1. I kept forgetting to write about this one. When we were in Crieff, Mrs. Marion Lewis’s husband (who is from northern England, judging by his accent), admitted to having a hard time understanding Glaswegians. So far, I must admit, that their accent has been the most difficult to understand as well.

2. It’s been happening a lot where the locals will apologize for the weather, and I keep telling them to stop, because I think the grey, rainy, 17-degree days are fantastic. A man at the Kittybrewster Bar, however, told us that it’s actually been rainier than normal. Even still, I think the weather’s been glorious!
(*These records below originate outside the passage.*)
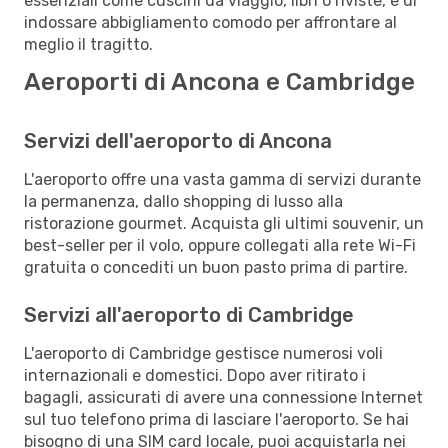
essenziali come cuscini da viaggio, libri o riviste, e di
indossare abbigliamento comodo per affrontare al
meglio il tragitto.
Aeroporti di Ancona e Cambridge
Servizi dell'aeroporto di Ancona
L'aeroporto offre una vasta gamma di servizi durante
la permanenza, dallo shopping di lusso alla
ristorazione gourmet. Acquista gli ultimi souvenir, un
best-seller per il volo, oppure collegati alla rete Wi-Fi
gratuita o concediti un buon pasto prima di partire.
Servizi all'aeroporto di Cambridge
L'aeroporto di Cambridge gestisce numerosi voli
internazionali e domestici. Dopo aver ritirato i
bagagli, assicurati di avere una connessione Internet
sul tuo telefono prima di lasciare l'aeroporto. Se hai
bisogno di una SIM card locale, puoi acquistarla nei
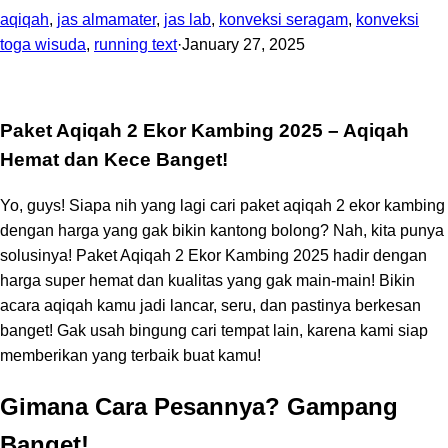
aqiqah
,
jas almamater
,
jas lab
,
konveksi seragam
,
konveksi
toga wisuda
,
running text
·
January 27, 2025
Paket Aqiqah 2 Ekor Kambing 2025 – Aqiqah
Hemat dan Kece Banget!
Yo, guys! Siapa nih yang lagi cari paket aqiqah 2 ekor kambing
dengan harga yang gak bikin kantong bolong? Nah, kita punya
solusinya! Paket Aqiqah 2 Ekor Kambing 2025 hadir dengan
harga super hemat dan kualitas yang gak main-main! Bikin
acara aqiqah kamu jadi lancar, seru, dan pastinya berkesan
banget! Gak usah bingung cari tempat lain, karena kami siap
memberikan yang terbaik buat kamu!
Gimana Cara Pesannya? Gampang
Banget!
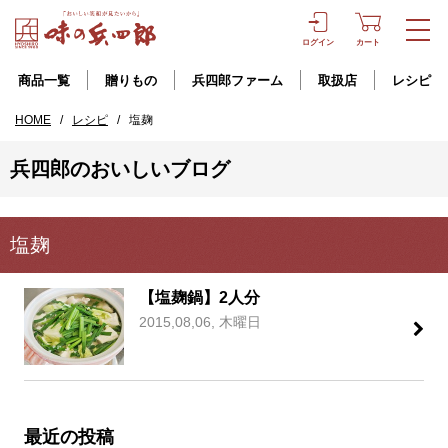
ログイン
カート
商品一覧
贈りもの
兵四郎ファーム
取扱店
レシピ
HOME
/
レシピ
/
塩麹
兵四郎のおいしいブログ
塩麹
【塩麹鍋】2人分
2015,08,06, 木曜日
最近の投稿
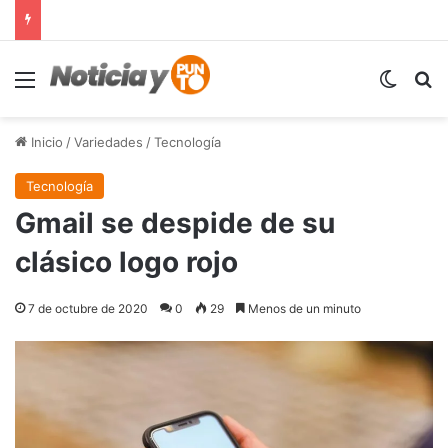
Menú
Switch
B
Inicio
/
Variedades
/
Tecnología
Tecnología
Gmail se despide de su
clásico logo rojo
7 de octubre de 2020
0
29
Menos de un minuto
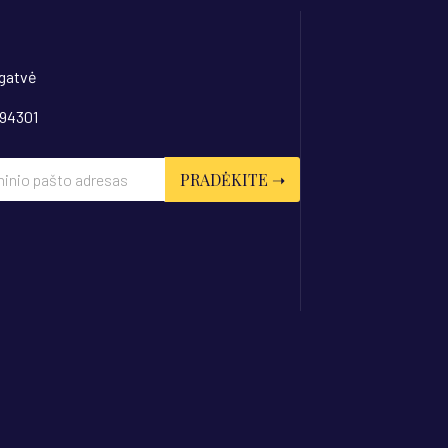
 gatvė
 94301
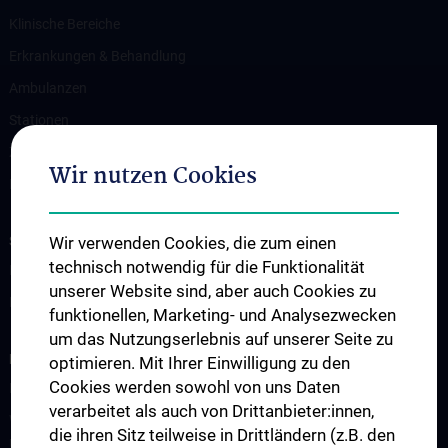
Klinische Bereiche
Erkrankungen & Behandlung
Ambulanzen
Stationen
Zuweiser:innen
Wir nutzen Cookies
Im Notfall
STUDIUM, AUS- UND WEITERBILDUNG
Wir verwenden Cookies, die zum einen
technisch notwendig für die Funktionalität
Information für Studierende
unserer Website sind, aber auch Cookies zu
Fellowship
funktionellen, Marketing- und Analysezwecken
um das Nutzungserlebnis auf unserer Seite zu
FORSCHUNG
optimieren. Mit Ihrer Einwilligung zu den
Cookies werden sowohl von uns Daten
Biobank der Urologie
verarbeitet als auch von Drittanbieter:innen,
Wissenschaft und Forschung an der Universitätsklinik für
die ihren Sitz teilweise in Drittländern (z.B. den
Urologie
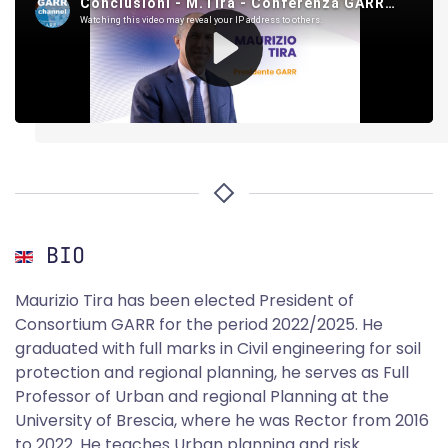
BIO
Maurizio Tira has been elected President of
Consortium GARR for the period 2022/2025. He
graduated with full marks in Civil engineering for soil
protection and regional planning, he serves as Full
Professor of Urban and regional Planning at the
University of Brescia, where he was Rector from 2016
to 2022. He teaches Urban planning and risk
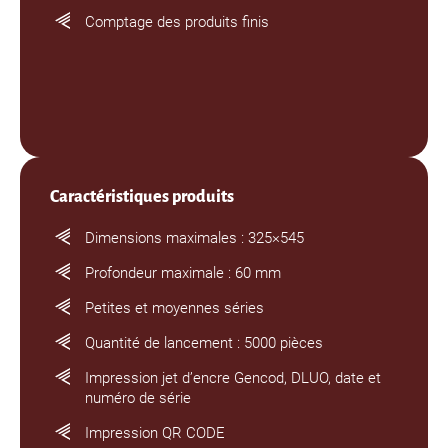
Comptage des produits finis
Caractéristiques produits
Dimensions maximales : 325×545
Profondeur maximale : 60 mm
Petites et moyennes séries
Quantité de lancement : 5000 pièces
Impression jet d’encre Gencod, DLUO, date et
numéro de série
Impression QR CODE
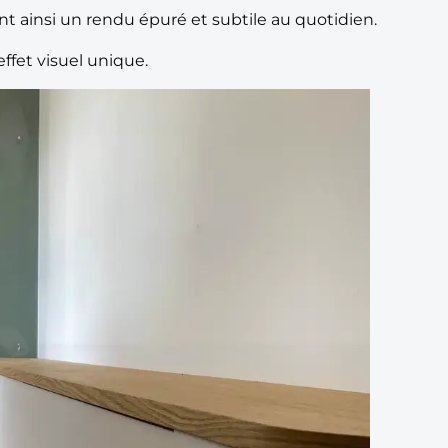
nt ainsi un rendu épuré et subtile au quotidien.
ffet visuel unique.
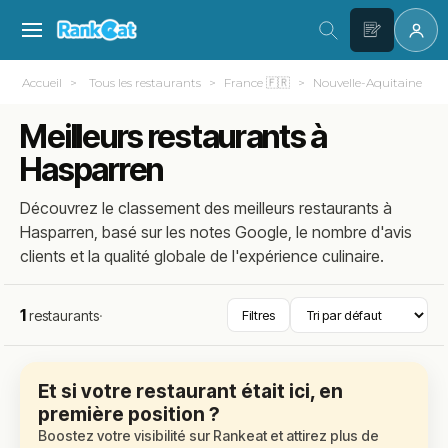
Accueil
Tous les restaurants
France 🇫🇷
Nouvelle-Aquitaine
Meilleurs restaurants à
Hasparren
Découvrez le classement des meilleurs restaurants à
Hasparren, basé sur les notes Google, le nombre d'avis
clients et la qualité globale de l'expérience culinaire.
1
restaurants
·
Filtres
Et si votre restaurant était ici, en
première position ?
Boostez votre visibilité sur Rankeat et attirez plus de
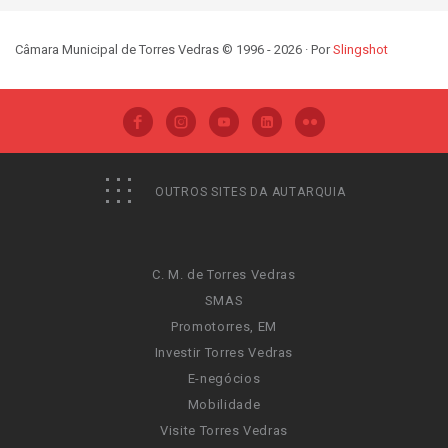
Câmara Municipal de Torres Vedras © 1996 - 2026 · Por
Slingshot
OUTROS SITES DA AUTARQUIA
C. M. de Torres Vedras
SMAS
Promotorres, EM
Investir Torres Vedras
E-negócios
Mobilidade
Visite Torres Vedras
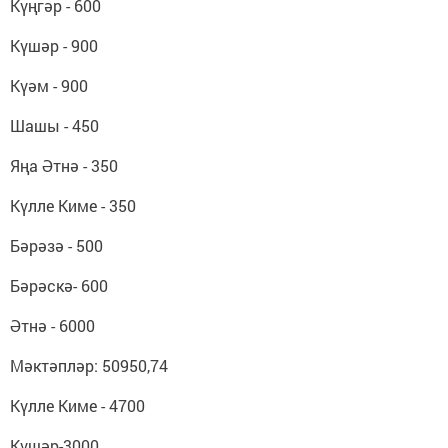
Күңгәр - 600
Күшәр - 900
Күәм - 900
Шашы - 450
Яңа Әтнә - 350
Күлле Киме - 350
Бәрәзә - 500
Бәрәскә- 600
Әтнә - 6000
Мәктәпләр: 50950,74
Күлле Киме - 4700
Күшәр-3000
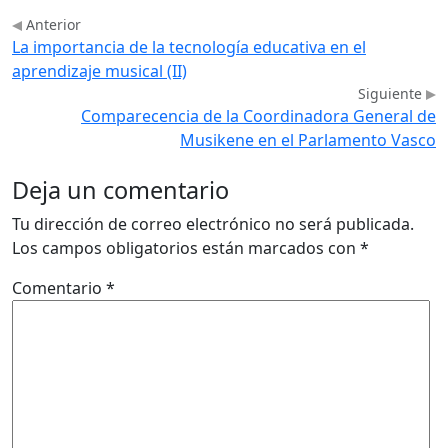
Anterior
La importancia de la tecnología educativa en el
aprendizaje musical (II)
Siguiente
Comparecencia de la Coordinadora General de
Musikene en el Parlamento Vasco
Deja un comentario
Tu dirección de correo electrónico no será publicada.
Los campos obligatorios están marcados con
*
Comentario
*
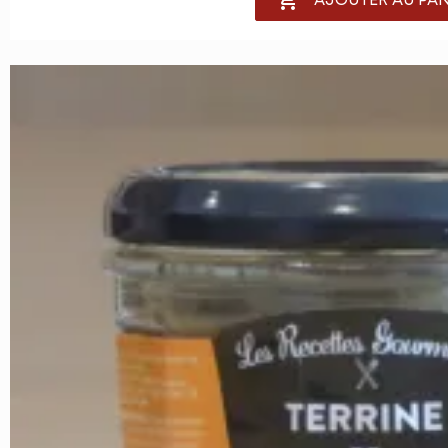

AJOUTER AU PAN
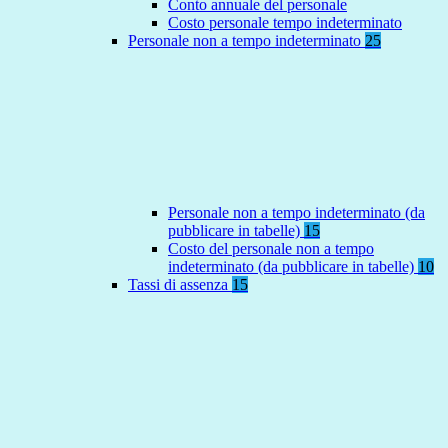
Conto annuale del personale
Costo personale tempo indeterminato
Personale non a tempo indeterminato
25
Personale non a tempo indeterminato (da
pubblicare in tabelle)
15
Costo del personale non a tempo
indeterminato (da pubblicare in tabelle)
10
Tassi di assenza
15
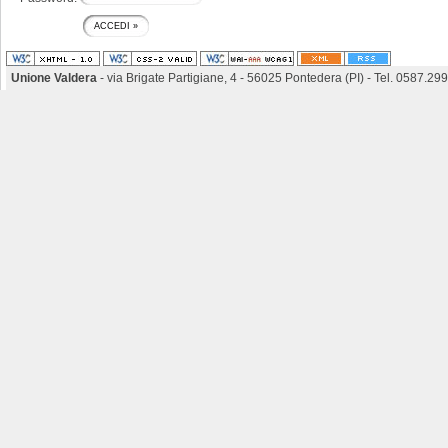
Unione Valdera
- via Brigate Partigiane, 4 - 56025 Pontedera (PI) - Tel. 0587.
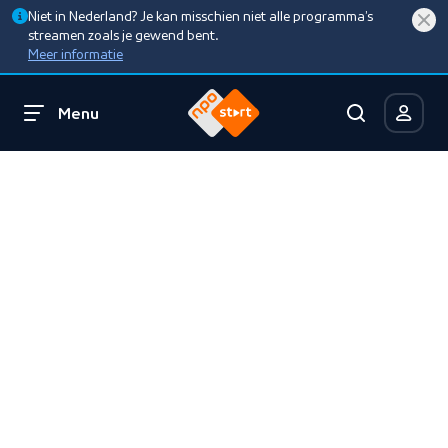
Niet in Nederland? Je kan misschien niet alle programma’s
streamen zoals je gewend bent.
Meer informatie
Menu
3. There is a beer over here that I’ve had repeatedly since the first or second night: Tennant’s lager, and it’s brewed right in Glasgow. It’s a fantastic and simple lager with no frills, and I’m going to miss it dearly!

4. While at Garlogie Inn, we got to witness a table of perhaps 10 people, a multigenerational family enjoying a Sunday meal. And, boy, were they a jolly bunch! Afterward an older lady from the table came over and apologized for the noise, but we told them not to apologize and that it was so wonderful to see such a happy family celebrating life together. We then talked about a certain idiot U.S. president and commiserated together over how such an unlikely and scary and ridiculous and horrible man actually happened. We also explained that we find this idiot to be a real embarrassment.

5. The Scottish continue to be so, so friendly. The men at Kittybrewster that we talked to were so, so lovely. We talked about various places in the states that they’ve been to, they were so accommodating when we asked them for suggestions about what whiskey to have, and two separate people actually purchased our drinks for us! Such charming people!